For long we thought the non-coding regions of the genome (98%) to be ‘dark area’ or ‘Junk DNA’. This is no more the case.
They play a huge role in gene expression which has become an important area of study in the recent times called epigenetics.
Epigenetics deals with the processes that control how the genes are expressed.
We know that all the cells in our body have the same genome.
Further there are 37 trillion cells that are about 200 different types and same code (genome) exists in the nucleus of all these cells.
If the same code is there in all the cells, how is it that there are 220-odd cell types making up for 4 different tissue types and 78 different organ types all working in unison to make human life possible.
The answer is in gene expression.
Different genes are expressed in different cells that perform different function that look differently. (like your heart cell and your kidney cell)
All this relates to gene regulation. There are different ways in which gene is regulated for expression.
Introns, Exons and RNA Splicing
As we have seen mRNA is a copy of only the coding part of DNA (gene).
And the coding part do not occur on chromosome in one single sequence as one whole.
It is spread out on a chromosome in parts.
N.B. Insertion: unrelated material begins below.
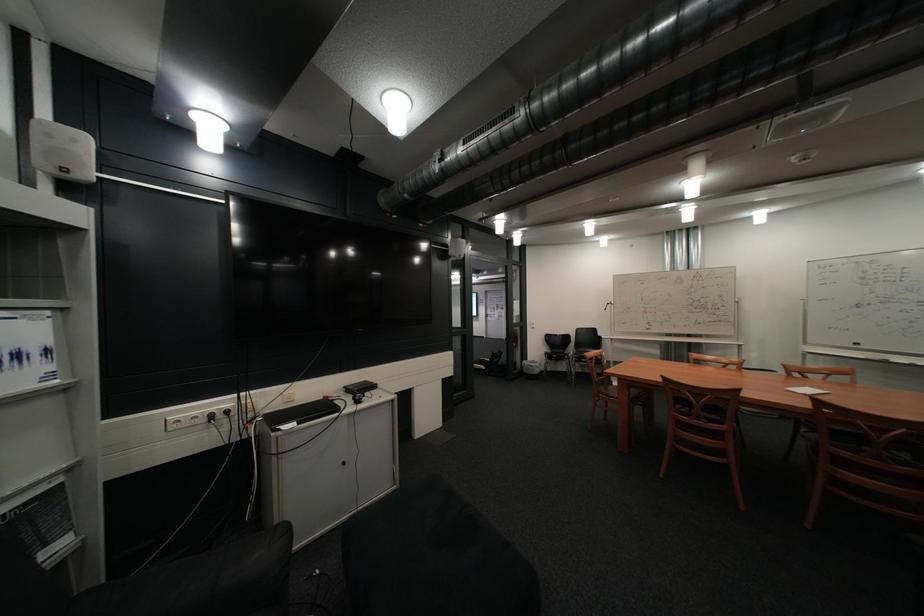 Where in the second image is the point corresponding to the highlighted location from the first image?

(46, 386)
Each part is separated by a non-coding part of the genome.
In fact, 25% of all the non-coding part occur in between genes.
The non-coding part between gene is called introns and the coding part that mRNA is interested in are called exons.
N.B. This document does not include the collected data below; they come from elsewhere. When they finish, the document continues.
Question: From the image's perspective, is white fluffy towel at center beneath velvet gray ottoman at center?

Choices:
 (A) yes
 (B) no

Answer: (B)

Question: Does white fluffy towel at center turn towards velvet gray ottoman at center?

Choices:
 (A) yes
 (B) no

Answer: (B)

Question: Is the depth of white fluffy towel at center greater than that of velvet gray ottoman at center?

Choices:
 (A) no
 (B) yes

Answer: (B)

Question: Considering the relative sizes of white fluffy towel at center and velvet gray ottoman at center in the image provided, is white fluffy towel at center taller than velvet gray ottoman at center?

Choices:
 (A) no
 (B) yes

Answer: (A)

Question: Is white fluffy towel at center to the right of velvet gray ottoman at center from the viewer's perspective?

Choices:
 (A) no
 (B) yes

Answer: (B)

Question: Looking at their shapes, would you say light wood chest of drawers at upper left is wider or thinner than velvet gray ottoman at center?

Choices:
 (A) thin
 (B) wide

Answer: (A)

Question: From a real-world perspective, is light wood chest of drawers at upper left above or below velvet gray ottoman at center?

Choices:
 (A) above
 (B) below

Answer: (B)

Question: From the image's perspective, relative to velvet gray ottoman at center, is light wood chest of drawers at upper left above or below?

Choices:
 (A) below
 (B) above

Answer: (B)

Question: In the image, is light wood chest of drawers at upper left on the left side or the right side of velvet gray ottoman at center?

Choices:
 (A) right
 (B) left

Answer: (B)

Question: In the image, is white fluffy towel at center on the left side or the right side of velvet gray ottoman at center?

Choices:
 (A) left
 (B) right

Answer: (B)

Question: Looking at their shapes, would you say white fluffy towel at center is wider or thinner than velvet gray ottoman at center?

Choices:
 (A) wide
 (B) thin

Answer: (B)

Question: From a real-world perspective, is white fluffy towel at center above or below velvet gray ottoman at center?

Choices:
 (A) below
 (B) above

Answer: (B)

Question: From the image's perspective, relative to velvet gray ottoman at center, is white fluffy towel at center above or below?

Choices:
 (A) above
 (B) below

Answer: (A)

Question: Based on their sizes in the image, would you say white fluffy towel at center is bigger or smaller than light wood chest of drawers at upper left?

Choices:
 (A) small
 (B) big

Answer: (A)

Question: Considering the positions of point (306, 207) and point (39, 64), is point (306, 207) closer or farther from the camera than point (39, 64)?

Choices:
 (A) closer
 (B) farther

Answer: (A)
So, mRNA must copy only exons and cut out all the introns.
This cutting of introns to join only exons is called RNA splicing.
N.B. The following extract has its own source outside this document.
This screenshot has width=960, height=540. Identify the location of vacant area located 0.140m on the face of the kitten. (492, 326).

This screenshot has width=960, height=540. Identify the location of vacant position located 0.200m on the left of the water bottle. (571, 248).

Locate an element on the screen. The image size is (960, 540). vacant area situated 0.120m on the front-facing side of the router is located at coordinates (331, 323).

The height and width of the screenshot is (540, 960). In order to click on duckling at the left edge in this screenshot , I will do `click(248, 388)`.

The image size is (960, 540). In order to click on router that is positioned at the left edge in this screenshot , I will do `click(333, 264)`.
The final mRNA after splicing of introns is called exome (which represents only 1.5% of the genome).
As you can appreciate it is this final mRNA after splicing that is important for coding for protein.
Muscular Dystrophy
One type of muscular dystrophy, a genetic disease, is a result of defect in RNA splicing while copying X-chromosome.
Since it is associated with X-chromosome it is more prevalent in males as they have only one X-chromosome.
Regulation during transcription (DNA -> mRNA)
As we have seen transcription happens in the nucleus and only 1.5% of the genome codes for proteins.
So, mRNA needs to copy only the coding part of the genome.
Also, mRNA has to copy only a particular gene or set of genes depending on which cell it is acting in.
In order to transcribe mRNA uses an enzyme called RNA polymerase.
But how does it know what part of the genome to transcribe and when to start and stop the copying mechanism?
This is where regulatory factors of epigenetics come into picture
Promoter region
These are non-coding part of the genome which has proteins that attract RNA polymerase to the required coding part of the genome.
Start and Stop signals
Besides there are regions in the genome that act like traffic signals for starting and stopping transcription.
Post-transcriptional regulation
Regulation during translation (mRNA->Protein)
Translation, as we have seen, involves reading of mRNA by tRNA in the ribosome (protein making factories).
tRNA reads 3 letters at a time which translates into one amino acid, the building blocks of protein.
t-RNA simply brings amino acids that are lying in the cell after reading 3 letters of mRNA(codon).
As in case of transcription there should be some way for tRNA to know when to start and stop reading codons. These are called Start Codon and Stop Codon respectively.